→ **DATA SUPPLIED**
====

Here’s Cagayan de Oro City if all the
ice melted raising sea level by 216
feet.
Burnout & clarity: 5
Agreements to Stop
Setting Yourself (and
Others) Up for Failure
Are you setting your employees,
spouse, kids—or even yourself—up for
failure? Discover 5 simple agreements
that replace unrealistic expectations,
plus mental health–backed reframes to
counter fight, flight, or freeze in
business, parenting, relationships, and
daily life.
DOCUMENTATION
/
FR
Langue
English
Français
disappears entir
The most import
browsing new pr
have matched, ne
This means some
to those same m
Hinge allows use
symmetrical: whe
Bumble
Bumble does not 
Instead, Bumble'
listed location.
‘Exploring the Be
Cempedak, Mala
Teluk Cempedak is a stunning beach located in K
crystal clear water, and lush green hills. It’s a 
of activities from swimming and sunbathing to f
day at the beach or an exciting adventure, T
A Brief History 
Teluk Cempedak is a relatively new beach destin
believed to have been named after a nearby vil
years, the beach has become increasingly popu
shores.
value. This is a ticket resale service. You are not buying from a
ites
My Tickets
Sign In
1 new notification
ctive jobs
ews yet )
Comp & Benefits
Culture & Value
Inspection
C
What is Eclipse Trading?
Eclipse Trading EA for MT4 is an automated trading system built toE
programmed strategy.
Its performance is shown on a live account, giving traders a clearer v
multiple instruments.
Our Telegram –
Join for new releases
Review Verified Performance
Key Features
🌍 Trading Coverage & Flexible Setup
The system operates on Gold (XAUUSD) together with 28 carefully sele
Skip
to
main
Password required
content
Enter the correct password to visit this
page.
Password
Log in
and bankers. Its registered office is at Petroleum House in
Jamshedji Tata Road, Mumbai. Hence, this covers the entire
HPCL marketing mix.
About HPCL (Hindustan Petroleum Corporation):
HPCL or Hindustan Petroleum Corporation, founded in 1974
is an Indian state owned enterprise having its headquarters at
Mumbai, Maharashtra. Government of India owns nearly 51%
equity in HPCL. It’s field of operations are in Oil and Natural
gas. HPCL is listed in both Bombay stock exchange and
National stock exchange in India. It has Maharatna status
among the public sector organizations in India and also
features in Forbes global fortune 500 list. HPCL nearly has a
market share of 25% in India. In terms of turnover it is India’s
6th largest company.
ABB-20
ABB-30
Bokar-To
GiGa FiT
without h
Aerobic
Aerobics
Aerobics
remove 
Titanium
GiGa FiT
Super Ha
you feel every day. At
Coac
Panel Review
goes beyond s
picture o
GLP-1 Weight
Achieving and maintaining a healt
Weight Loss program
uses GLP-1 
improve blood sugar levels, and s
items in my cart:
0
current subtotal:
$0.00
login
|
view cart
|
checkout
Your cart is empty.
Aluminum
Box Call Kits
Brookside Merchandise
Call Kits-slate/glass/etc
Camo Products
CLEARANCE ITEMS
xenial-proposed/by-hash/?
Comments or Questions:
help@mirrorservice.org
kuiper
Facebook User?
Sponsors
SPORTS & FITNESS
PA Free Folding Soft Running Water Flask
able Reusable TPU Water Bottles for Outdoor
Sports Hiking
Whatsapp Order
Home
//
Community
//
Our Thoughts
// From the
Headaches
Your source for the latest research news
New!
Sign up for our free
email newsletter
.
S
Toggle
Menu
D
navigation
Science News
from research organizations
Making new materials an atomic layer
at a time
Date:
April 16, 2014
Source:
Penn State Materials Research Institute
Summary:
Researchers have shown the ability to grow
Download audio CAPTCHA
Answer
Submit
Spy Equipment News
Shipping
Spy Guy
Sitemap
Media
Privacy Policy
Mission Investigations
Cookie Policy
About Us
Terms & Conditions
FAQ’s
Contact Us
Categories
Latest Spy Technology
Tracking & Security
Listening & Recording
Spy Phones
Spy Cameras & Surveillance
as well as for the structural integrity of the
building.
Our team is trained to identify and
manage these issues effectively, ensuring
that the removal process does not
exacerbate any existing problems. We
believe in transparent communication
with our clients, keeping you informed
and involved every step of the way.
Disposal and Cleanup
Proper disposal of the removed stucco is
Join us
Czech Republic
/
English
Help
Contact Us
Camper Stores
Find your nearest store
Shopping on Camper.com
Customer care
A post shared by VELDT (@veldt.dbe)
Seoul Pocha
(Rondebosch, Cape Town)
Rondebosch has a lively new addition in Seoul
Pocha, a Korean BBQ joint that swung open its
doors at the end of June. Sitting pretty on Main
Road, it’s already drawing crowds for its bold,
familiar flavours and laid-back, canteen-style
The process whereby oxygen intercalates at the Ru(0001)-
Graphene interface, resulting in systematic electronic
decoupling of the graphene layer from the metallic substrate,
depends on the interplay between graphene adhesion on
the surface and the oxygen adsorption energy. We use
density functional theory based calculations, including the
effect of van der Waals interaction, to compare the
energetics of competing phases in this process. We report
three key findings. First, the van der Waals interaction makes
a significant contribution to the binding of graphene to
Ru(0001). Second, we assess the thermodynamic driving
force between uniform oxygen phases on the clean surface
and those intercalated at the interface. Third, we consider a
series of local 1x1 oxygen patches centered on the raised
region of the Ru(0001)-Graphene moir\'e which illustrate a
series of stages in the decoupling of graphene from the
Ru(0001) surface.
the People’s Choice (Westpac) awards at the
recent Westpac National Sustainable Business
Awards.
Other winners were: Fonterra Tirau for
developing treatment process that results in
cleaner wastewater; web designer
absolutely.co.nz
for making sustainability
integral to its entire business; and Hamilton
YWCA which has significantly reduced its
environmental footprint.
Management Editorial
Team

====

→ **ASSIGNED TASK**
Output all of the records, keeping every word exact.

→ **WRITTEN ANSWER**
Here’s Cagayan de Oro City if all the
ice melted raising sea level by 216
feet.
Burnout & clarity: 5
Agreements to Stop
Setting Yourself (and
Others) Up for Failure
Are you setting your employees,
spouse, kids—or even yourself—up for
failure? Discover 5 simple agreements
that replace unrealistic expectations,
plus mental health–backed reframes to
counter fight, flight, or freeze in
business, parenting, relationships, and
daily life.
DOCUMENTATION
/
FR
Langue
English
Français
disappears entir
The most import
browsing new pr
have matched, ne
This means some
to those same m
Hinge allows use
symmetrical: whe
Bumble
Bumble does not 
Instead, Bumble'
listed location.
‘Exploring the Be
Cempedak, Mala
Teluk Cempedak is a stunning beach located in K
crystal clear water, and lush green hills. It’s a 
of activities from swimming and sunbathing to f
day at the beach or an exciting adventure, T
A Brief History 
Teluk Cempedak is a relatively new beach destin
believed to have been named after a nearby vil
years, the beach has become increasingly popu
shores.
value. This is a ticket resale service. You are not buying from a
ites
My Tickets
Sign In
1 new notification
ctive jobs
ews yet )
Comp & Benefits
Culture & Value
Inspection
C
What is Eclipse Trading?
Eclipse Trading EA for MT4 is an automated trading system built toE
programmed strategy.
Its performance is shown on a live account, giving traders a clearer v
multiple instruments.
Our Telegram –
Join for new releases
Review Verified Performance
Key Features
🌍 Trading Coverage & Flexible Setup
The system operates on Gold (XAUUSD) together with 28 carefully sele
Skip
to
main
Password required
content
Enter the correct password to visit this
page.
Password
Log in
and bankers. Its registered office is at Petroleum House in
Jamshedji Tata Road, Mumbai. Hence, this covers the entire
HPCL marketing mix.
About HPCL (Hindustan Petroleum Corporation):
HPCL or Hindustan Petroleum Corporation, founded in 1974
is an Indian state owned enterprise having its headquarters at
Mumbai, Maharashtra. Government of India owns nearly 51%
equity in HPCL. It’s field of operations are in Oil and Natural
gas. HPCL is listed in both Bombay stock exchange and
National stock exchange in India. It has Maharatna status
among the public sector organizations in India and also
features in Forbes global fortune 500 list. HPCL nearly has a
market share of 25% in India. In terms of turnover it is India’s
6th largest company.
ABB-20
ABB-30
Bokar-To
GiGa FiT
without h
Aerobic
Aerobics
Aerobics
remove 
Titanium
GiGa FiT
Super Ha
you feel every day. At
Coac
Panel Review
goes beyond s
picture o
GLP-1 Weight
Achieving and maintaining a healt
Weight Loss program
uses GLP-1 
improve blood sugar levels, and s
items in my cart:
0
current subtotal:
$0.00
login
|
view cart
|
checkout
Your cart is empty.
Aluminum
Box Call Kits
Brookside Merchandise
Call Kits-slate/glass/etc
Camo Products
CLEARANCE ITEMS
xenial-proposed/by-hash/?
Comments or Questions:
help@mirrorservice.org
kuiper
Facebook User?
Sponsors
SPORTS & FITNESS
PA Free Folding Soft Running Water Flask
able Reusable TPU Water Bottles for Outdoor
Sports Hiking
Whatsapp Order
Home
//
Community
//
Our Thoughts
// From the
Headaches
Your source for the latest research news
New!
Sign up for our free
email newsletter
.
S
Toggle
Menu
D
navigation
Science News
from research organizations
Making new materials an atomic layer
at a time
Date:
April 16, 2014
Source:
Penn State Materials Research Institute
Summary:
Researchers have shown the ability to grow
Download audio CAPTCHA
Answer
Submit
Spy Equipment News
Shipping
Spy Guy
Sitemap
Media
Privacy Policy
Mission Investigations
Cookie Policy
About Us
Terms & Conditions
FAQ’s
Contact Us
Categories
Latest Spy Technology
Tracking & Security
Listening & Recording
Spy Phones
Spy Cameras & Surveillance
as well as for the structural integrity of the
building.
Our team is trained to identify and
manage these issues effectively, ensuring
that the removal process does not
exacerbate any existing problems. We
believe in transparent communication
with our clients, keeping you informed
and involved every step of the way.
Disposal and Cleanup
Proper disposal of the removed stucco is
Join us
Czech Republic
/
English
Help
Contact Us
Camper Stores
Find your nearest store
Shopping on Camper.com
Customer care
A post shared by VELDT (@veldt.dbe)
Seoul Pocha
(Rondebosch, Cape Town)
Rondebosch has a lively new addition in Seoul
Pocha, a Korean BBQ joint that swung open its
doors at the end of June. Sitting pretty on Main
Road, it’s already drawing crowds for its bold,
familiar flavours and laid-back, canteen-style
The process whereby oxygen intercalates at the Ru(0001)-
Graphene interface, resulting in systematic electronic
decoupling of the graphene layer from the metallic substrate,
depends on the interplay between graphene adhesion on
the surface and the oxygen adsorption energy. We use
density functional theory based calculations, including the
effect of van der Waals interaction, to compare the
energetics of competing phases in this process. We report
three key findings. First, the van der Waals interaction makes
a significant contribution to the binding of graphene to
Ru(0001). Second, we assess the thermodynamic driving
force between uniform oxygen phases on the clean surface
and those intercalated at the interface. Third, we consider a
series of local 1x1 oxygen patches centered on the raised
region of the Ru(0001)-Graphene moir\'e which illustrate a
series of stages in the decoupling of graphene from the
Ru(0001) surface.
the People’s Choice (Westpac) awards at the
recent Westpac National Sustainable Business
Awards.
Other winners were: Fonterra Tirau for
developing treatment process that results in
cleaner wastewater; web designer
absolutely.co.nz
for making sustainability
integral to its entire business; and Hamilton
YWCA which has significantly reduced its
environmental footprint.
Management Editorial
Team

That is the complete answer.